The universe, in the broadest perspective, does indeed appear arbitrary, indifferent, and meaningless. If we zoom in a little closer, though, the frame of reference shifts. We–you and me, concrete examples of real persons–are, after all, part of the universe. So when we create meaning for ourselves, when we feel elation at hard-earned accomplishments, when we feel the pangs and pains and joys of love and connection, when we feel allied to our brothers and sisters and nature at large, when we feel and express purpose, it is the universe itself expressing purpose.

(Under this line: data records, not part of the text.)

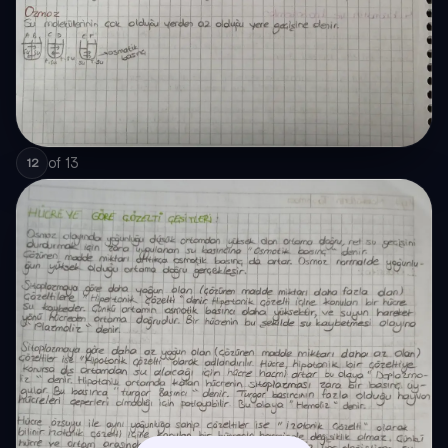
of
13
12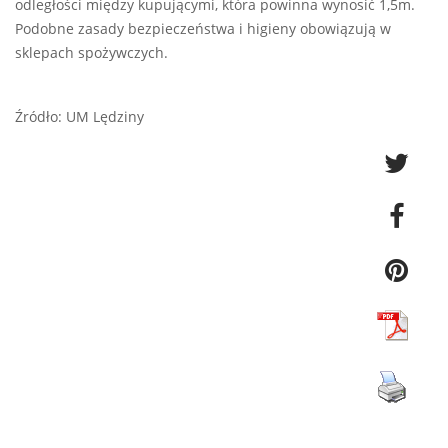
odległości między kupującymi, która powinna wynosić 1,5m.
Podobne zasady bezpieczeństwa i higieny obowiązują w
sklepach spożywczych.
Źródło: UM Lędziny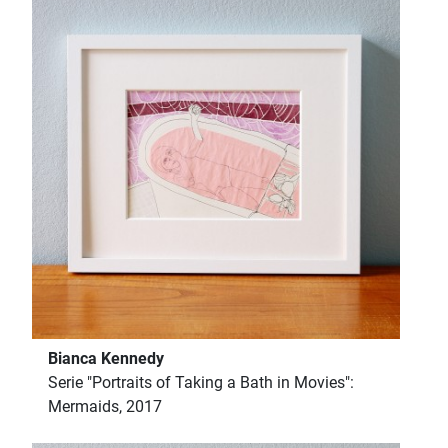
Bianca Kennedy
Serie "Portraits of Taking a Bath in Movies":
Mermaids, 2017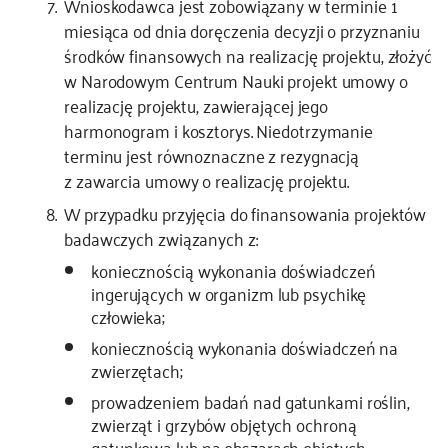
Wnioskodawca jest zobowiązany w terminie 1
miesiąca od dnia doręczenia decyzji o przyznaniu
środków finansowych na realizację projektu, złożyć
w Narodowym Centrum Nauki projekt umowy o
realizację projektu, zawierającej jego
harmonogram i kosztorys. Niedotrzymanie
terminu jest równoznaczne z rezygnacją
z zawarcia umowy o realizację projektu.
W przypadku przyjęcia do finansowania projektów
badawczych związanych z:
koniecznością wykonania doświadczeń
ingerujących w organizm lub psychikę
człowieka;
koniecznością wykonania doświadczeń na
zwierzętach;
prowadzeniem badań nad gatunkami roślin,
zwierząt i grzybów objętych ochroną
gatunkową lub na obszarach objętych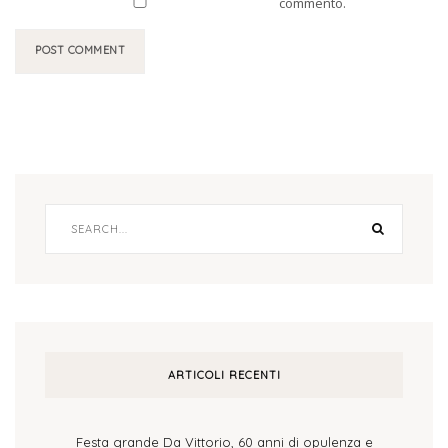
commento.
ARTICOLI RECENTI
Festa grande Da Vittorio, 60 anni di opulenza e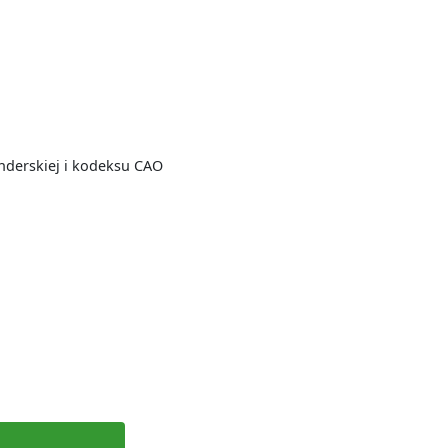
nderskiej i kodeksu CAO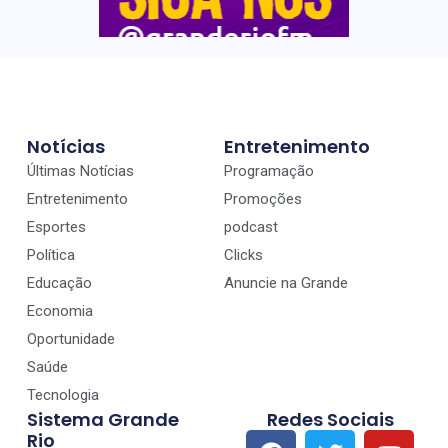
Notícias
Entretenimento
Últimas Notícias
Programação
Entretenimento
Promoções
Esportes
podcast
Política
Clicks
Educação
Anuncie na Grande
Economia
Oportunidade
Saúde
Tecnologia
Sistema Grande
Redes Sociais
Rio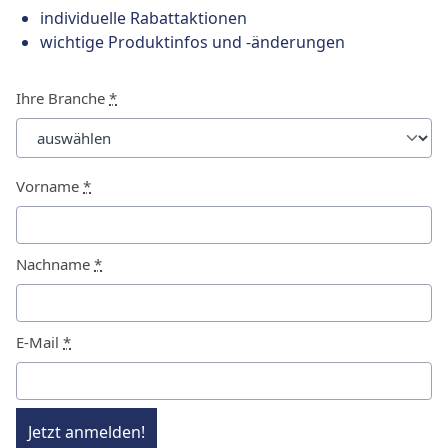
individuelle Rabattaktionen
wichtige Produktinfos und -änderungen
Ihre Branche
*
Vorname
*
Nachname
*
E-Mail
*
Jetzt anmelden!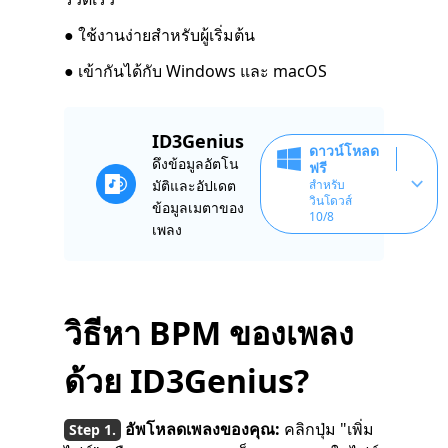
● ใช้งานง่ายสำหรับผู้เริ่มต้น
● เข้ากันได้กับ Windows และ macOS
ID3Genius
ดาวน์โหลด
ดึงข้อมูลอัตโน
ฟรี
มัติและอัปเดต
สำหรับ
วินโดวส์
ข้อมูลเมตาของ
10/8
เพลง
วิธีหา BPM ของเพลง
ด้วย ID3Genius?
อัพโหลดเพลงของคุณ:
คลิกปุ่ม "เพิ่ม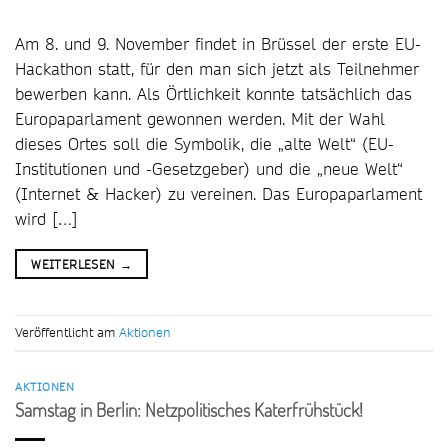
Am 8. und 9. November findet in Brüssel der erste EU-
Hackathon statt, für den man sich jetzt als Teilnehmer
bewerben kann. Als Örtlichkeit konnte tatsächlich das
Europaparlament gewonnen werden. Mit der Wahl
dieses Ortes soll die Symbolik, die „alte Welt“ (EU-
Institutionen und -Gesetzgeber) und die „neue Welt“
(Internet & Hacker) zu vereinen. Das Europaparlament
wird […]
WEITERLESEN
→
Veröffentlicht am
Aktionen
AKTIONEN
Samstag in Berlin: Netzpolitisches Katerfrühstück!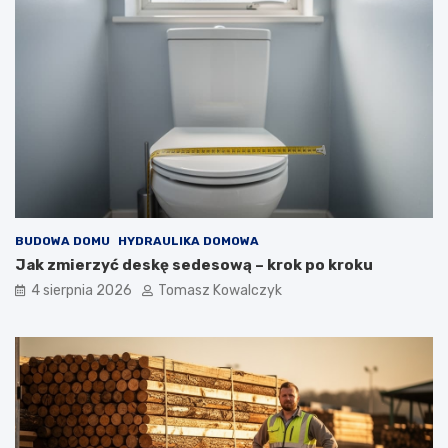
BUDOWA DOMU
HYDRAULIKA DOMOWA
Jak zmierzyć deskę sedesową – krok po kroku
4 sierpnia 2026
Tomasz Kowalczyk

And I don’t mean that in some New Age-y, mystical sense; I simply mean that our very beings are real-deal examples of fragments of the universe experiencing meaning. That’s as real as it gets.

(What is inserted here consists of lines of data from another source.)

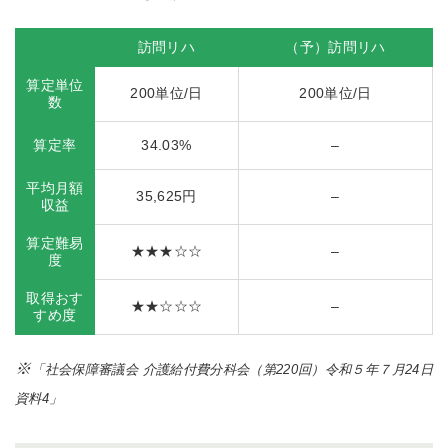
訪問リハ
（予）訪問リハ
算定単位
200単位/日
200単位/日
数
算定率
34.03%
–
平均月額
35,625円
–
収益
算定難易
★★★☆☆
–
度
取得おす
★★☆☆☆
–
すめ度
※
「社会保障審議会 介護給付費分科会（第220回）令和５年７月24日
資料4」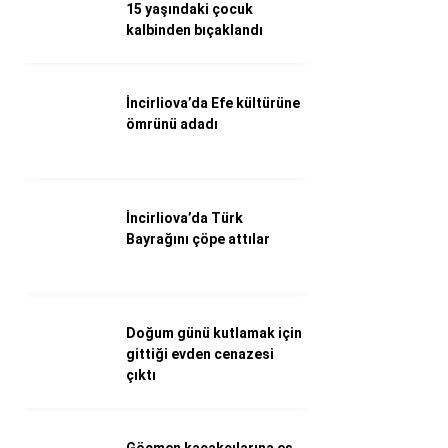
WhatsApp İhbar Hattı
15 yaşındaki çocuk
kalbinden bıçaklandı
İncirliova’da Efe kültürüne
Facebook
ömrünü adadı
Instagram
İncirliova’da Türk
Bayrağını çöpe attılar
Youtube
Doğum günü kutlamak için
gittiği evden cenazesi
çıktı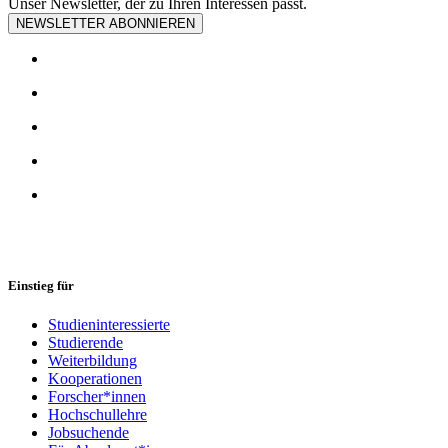
Unser Newsletter, der zu Ihren Interessen passt.
NEWSLETTER ABONNIEREN
Einstieg für
Studieninteressierte
Studierende
Weiterbildung
Kooperationen
Forscher*innen
Hochschullehre
Jobsuchende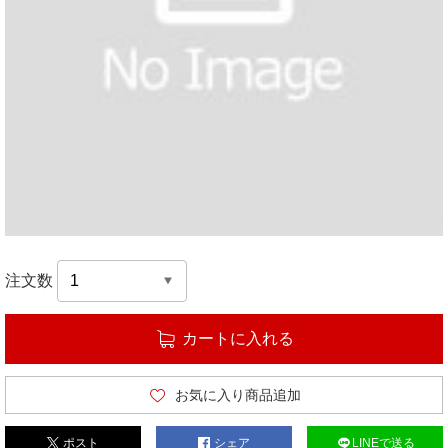
注文数
カートに入れる
お気に入り商品追加
ポスト
シェア
LINEで送る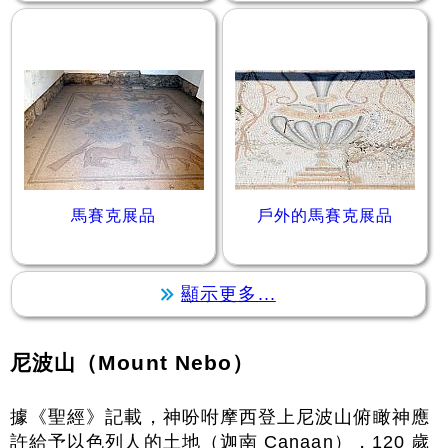
馬賽克展品
戶外的馬賽克展品
顯示更多...
尼波山（Mount Nebo）
據《聖經》記載，神吩咐摩西登上尼波山俯瞰神應
許給予以色列人的土地（迦南 Canaan），120 歲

We are raised with this notion–perhaps it’s even innate to human psychology–that we need external validation for meaning; that God or something God-like must sign, seal, and deliver meaning to each of us, or else it’s fabricated and fake and we’re kidding ourselves to think otherwise. I call bullshit. We are our own gods. We are the authors of our own meaning, insofar as we have the privilege and capacity to actualize it. Though random and meaningless, the universe still managed, as Ray Bradbury wrote, to shout itself to life. We are one of the shouts. That is real, as real as it gets, as real as it needs to be.
So, for me personally, I create and experience my own meaning. I strive to cultivate gratitude that this random cosmic void has happened to bestow upon me a slice of space-time to bask in and make my own. I care because this is all we got. I didn’t choose to be thrown into existence, but here I am. And I’m going to make the most of it. And cross my fingers that I have made and will continue to make the world, in whatever tiny, insignificant, fleeting ways I can–perhaps by extending a helping hand to a stranger in need, or providing a shoulder to cry on, or saving the life of a wounded critter, or bringing smiles to the faces of loved ones–a better place. That is meaningful to me. Sure, my time here is finite, and because the universe at large is indifferent, I am inevitably facing (and have faced) much cruelty and suffering. But there’s also so much good out there, so much purpose to derive. For that, I am privileged and thankful–even if it will ultimately come to an end. It’s still real, profoundly, palpably, intensely real, while I’m here.